I’m going to touch on some time management tips I’ve discovered that significantly impacted my productivity. Use this as a guide and do your own research to figure out what works best for you. Maybe one day I’ll go into specifics on how I fine-tuned them to suit my needs.
1. Schedule Focus Time
Every. Single. Day. I’m almost upset I never thought to do this before. Seriously, if you’re not already doing this and want to improve yourself, this is a huge. This tip created a snowball effect that lead to me discovering every other tip on this list. All you need to do is make sure you dedicate bare minimum one hour per day doing something productive for yourself. It’s an excuse to learn about what genuinely interests you. Try to improve your process. Write. I don’t care what you do, but it better be in service of yourself.
- Figure out when you typically have free time. Now schedule out one hour of that free time and call it “Focus Time.”
- Plan these days in advance so you’re not losing part of that time choosing what to do.
2. Use the Pomodoro Technique
The second most impactful tip I’ve gotten from my time management research has been to use the Pomodoro Technique.
All you need to do is give yourself a short, timed period where all you do is focus on one task. Follow this up with a short break, and after four of these take a long break. Standard Pomo’s seem to be twenty-five minutes, a five minute break, and a thirty minute break after four pomos.
- Get a timer and use it!
- Actually use the short breaks! I’m much more burnt out at the end of the day when I don’t.
- Try keeping the timer in view.
3. Make Use of Downtime
You know those things you know you should do in small chunks over time? Learn a language, keep up with your news, or slowly make your way through a book? This is where you do that. My time spent in the bathroom is surprisingly productive now!
- List out windows of time you’re typically idle and assign a task for each window. (Think bathroom time, waiting in line at the store, waiting for someone, etc.)
- Leave a book in the bathroom.
- Skip social media here unless it adds value to your life.
4. Prioritize Using the 4 Quadrants (The Eisenhower Matrix)
The basic idea here is that every task has a relative importance and urgency. The trick with these tasks is the order in which you do them. This crappy MS Paint drawing sums it up well enough.
The most important lesson here is to focus on what’s important and not urgent (Q2)! If you shift between Q1 and Q3, you always feel pressed for time. Instead, shift between Q1 and Q2 to enter a positive cycle that prevents items from getting to Q1! That’s more time and less stress. What’s not to love?

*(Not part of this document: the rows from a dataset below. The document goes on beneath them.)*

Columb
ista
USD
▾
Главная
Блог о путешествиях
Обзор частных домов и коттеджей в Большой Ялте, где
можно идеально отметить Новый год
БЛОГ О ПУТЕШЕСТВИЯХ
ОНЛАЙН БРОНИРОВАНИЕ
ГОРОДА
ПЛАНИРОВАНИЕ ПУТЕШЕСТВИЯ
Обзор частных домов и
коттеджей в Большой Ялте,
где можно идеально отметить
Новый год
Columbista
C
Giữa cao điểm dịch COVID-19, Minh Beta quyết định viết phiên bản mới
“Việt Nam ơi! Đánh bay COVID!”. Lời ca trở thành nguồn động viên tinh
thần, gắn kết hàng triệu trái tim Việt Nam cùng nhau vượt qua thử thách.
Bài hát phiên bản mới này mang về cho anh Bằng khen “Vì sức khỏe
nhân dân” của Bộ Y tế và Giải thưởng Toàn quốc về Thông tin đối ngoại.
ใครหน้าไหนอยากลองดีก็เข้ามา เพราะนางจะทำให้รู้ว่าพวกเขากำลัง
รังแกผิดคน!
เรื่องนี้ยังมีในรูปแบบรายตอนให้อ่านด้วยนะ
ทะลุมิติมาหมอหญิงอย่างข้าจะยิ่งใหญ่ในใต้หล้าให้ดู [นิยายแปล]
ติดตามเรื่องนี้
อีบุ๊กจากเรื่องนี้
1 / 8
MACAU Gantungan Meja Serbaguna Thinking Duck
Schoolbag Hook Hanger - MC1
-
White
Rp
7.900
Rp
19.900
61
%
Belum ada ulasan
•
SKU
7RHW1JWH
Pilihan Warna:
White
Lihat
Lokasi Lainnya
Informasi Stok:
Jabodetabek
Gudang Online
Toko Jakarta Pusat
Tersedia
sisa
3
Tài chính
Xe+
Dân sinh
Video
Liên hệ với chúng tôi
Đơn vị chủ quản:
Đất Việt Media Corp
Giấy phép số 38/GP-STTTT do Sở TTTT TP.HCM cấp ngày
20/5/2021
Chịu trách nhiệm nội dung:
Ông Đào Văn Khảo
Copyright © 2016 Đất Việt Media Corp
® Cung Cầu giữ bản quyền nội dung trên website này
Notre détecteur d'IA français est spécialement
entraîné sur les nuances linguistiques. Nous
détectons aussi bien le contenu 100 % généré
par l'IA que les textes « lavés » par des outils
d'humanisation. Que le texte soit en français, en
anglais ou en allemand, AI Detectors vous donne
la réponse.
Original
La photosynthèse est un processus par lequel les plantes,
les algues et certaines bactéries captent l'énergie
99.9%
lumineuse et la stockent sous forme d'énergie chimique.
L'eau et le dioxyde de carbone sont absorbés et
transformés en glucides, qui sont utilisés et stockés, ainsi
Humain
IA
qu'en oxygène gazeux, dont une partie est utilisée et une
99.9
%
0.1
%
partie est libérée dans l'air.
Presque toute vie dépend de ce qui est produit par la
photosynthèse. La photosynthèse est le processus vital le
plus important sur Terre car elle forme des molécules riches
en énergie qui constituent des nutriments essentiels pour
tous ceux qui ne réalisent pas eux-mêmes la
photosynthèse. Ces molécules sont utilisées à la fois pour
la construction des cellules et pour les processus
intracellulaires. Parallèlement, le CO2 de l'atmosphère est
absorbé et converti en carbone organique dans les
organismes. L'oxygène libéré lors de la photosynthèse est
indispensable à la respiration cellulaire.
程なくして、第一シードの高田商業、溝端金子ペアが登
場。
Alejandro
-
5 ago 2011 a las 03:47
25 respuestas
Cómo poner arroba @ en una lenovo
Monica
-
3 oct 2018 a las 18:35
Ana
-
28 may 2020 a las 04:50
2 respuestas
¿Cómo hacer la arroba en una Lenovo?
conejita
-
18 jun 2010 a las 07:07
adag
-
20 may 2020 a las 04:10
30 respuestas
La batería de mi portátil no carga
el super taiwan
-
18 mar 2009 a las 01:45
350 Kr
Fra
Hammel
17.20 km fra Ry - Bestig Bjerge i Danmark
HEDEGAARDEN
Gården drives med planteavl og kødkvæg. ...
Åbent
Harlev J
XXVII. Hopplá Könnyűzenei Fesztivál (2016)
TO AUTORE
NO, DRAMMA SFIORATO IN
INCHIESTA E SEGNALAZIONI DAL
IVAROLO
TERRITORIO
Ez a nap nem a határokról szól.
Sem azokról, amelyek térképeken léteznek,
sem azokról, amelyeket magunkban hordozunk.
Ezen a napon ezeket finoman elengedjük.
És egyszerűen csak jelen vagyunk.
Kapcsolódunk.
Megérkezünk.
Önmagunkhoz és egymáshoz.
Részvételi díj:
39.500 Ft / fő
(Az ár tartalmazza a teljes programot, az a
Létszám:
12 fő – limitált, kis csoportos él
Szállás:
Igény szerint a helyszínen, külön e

- Draw out your Eisenhower Matrix
- After you finish Q1, focus most of your energy in Q2.
5. Do High Level Planning With Objectives and Key Results
The thing I love about OKR’s is that they’re an entire system that you can simplify into a single sentence. Here’s an example of my first OKR to help get the ball rolling.
Example: [In November & December 2020] I want to Improve my Process, as measured by planning out 14 days, committing to 1 hour of learning for 14 days, tracking 50 Pomodoro’s, and integrating one new tool to improve my workflow.
The trick here is to make sure everything is clear, achievable, and measurable. In essence, define a set of three to five high level goals with specific criteria to meet within a given time frame. Stick with 3~5 objectives, each with 3~5 key results. Any more and you can lose focus.
- Determine what your high level goals are. I want to _____.
- Define specific, measurable results and actively track them. As measured by _____.
- Assign a period of time you want to achieve these in.
- If certain Key Results or Objectives aren’t making headway, change them!
Some Sort of Conclusion
These tips have improved my workflow on a micro and macro scale. OKR’s and the Four Quadrants help me plan and make more effective use of my time. While the Pomodoro technique, scheduling focus time, and making use of downtime help me execute and ensure my time is spent efficiently. Remember that self-improvement is a process and these tips aren’t for everyone. Regardless, I encourage you to give them a shot.